Combinatorial transcriptional control in blood stem/progenitor cells: genome-wide analysis of ten major transcriptional regulators.
Wilson NK., Foster SD., Wang X., Knezevic K., Schütte J., Kaimakis P., Chilarska PM., Kinston S., Ouwehand WH., Dzierzak E., Pimanda JE., de Bruijn MFTR., Göttgens B.

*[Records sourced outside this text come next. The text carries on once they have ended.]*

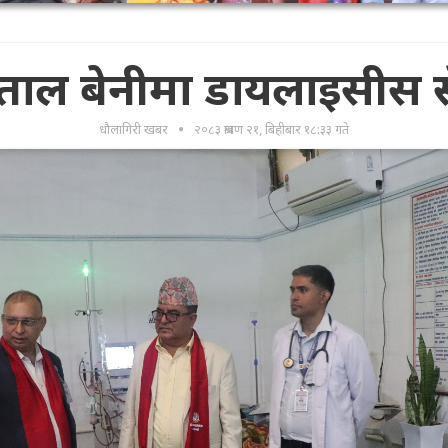
पताल बेनीमा डायलाइसीस स
धौलागिरी खबर
२०८३ श्रावण २१, बिहीबार १८:३३ गते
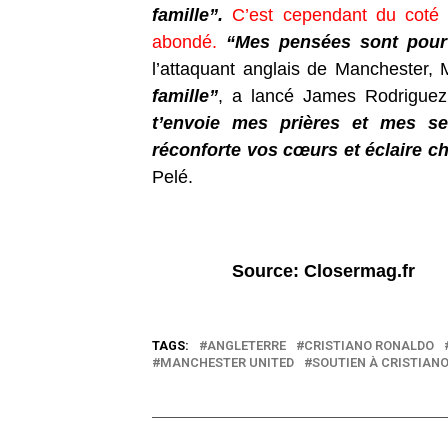
famille”.
C’est cependant du coté
abondé.
“Mes pensées sont pour t
l’attaquant anglais de Manchester,
famille”
, a lancé James Rodriguez
t’envoie mes prières et mes se
réconforte vos cœurs et éclaire 
Pelé.
Source: Closermag.fr
TAGS:
ANGLETERRE
CRISTIANO RONALDO
MANCHESTER UNITED
SOUTIEN À CRISTIAN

Combinatorial transcription factor (TF) interactions control cellular phenotypes and, therefore, underpin stem cell formation, maintenance, and differentiation. Here, we report the genome-wide binding patterns and combinatorial interactions for ten key regulators of blood stem/progenitor cells (SCL/TAL1, LYL1, LMO2, GATA2, RUNX1, MEIS1, PU.1, ERG, FLI-1, and GFI1B), thus providing the most comprehensive TF data set for any adult stem/progenitor cell type to date. Genome-wide computational analysis of complex binding patterns, followed by functional validation, revealed the following: first, a previously unrecognized combinatorial interaction between a heptad of TFs (SCL, LYL1, LMO2, GATA2, RUNX1, ERG, and FLI-1). Second, we implicate direct protein-protein interactions between four key regulators (RUNX1, GATA2, SCL, and ERG) in stabilizing complex binding to DNA. Third, Runx1(+/-)::Gata2(+/-) compound heterozygous mice are not viable with severe hematopoietic defects at midgestation. Taken together, this study demonstrates the power of genome-wide analysis in generating novel functional insights into the transcriptional control of stem and progenitor cells.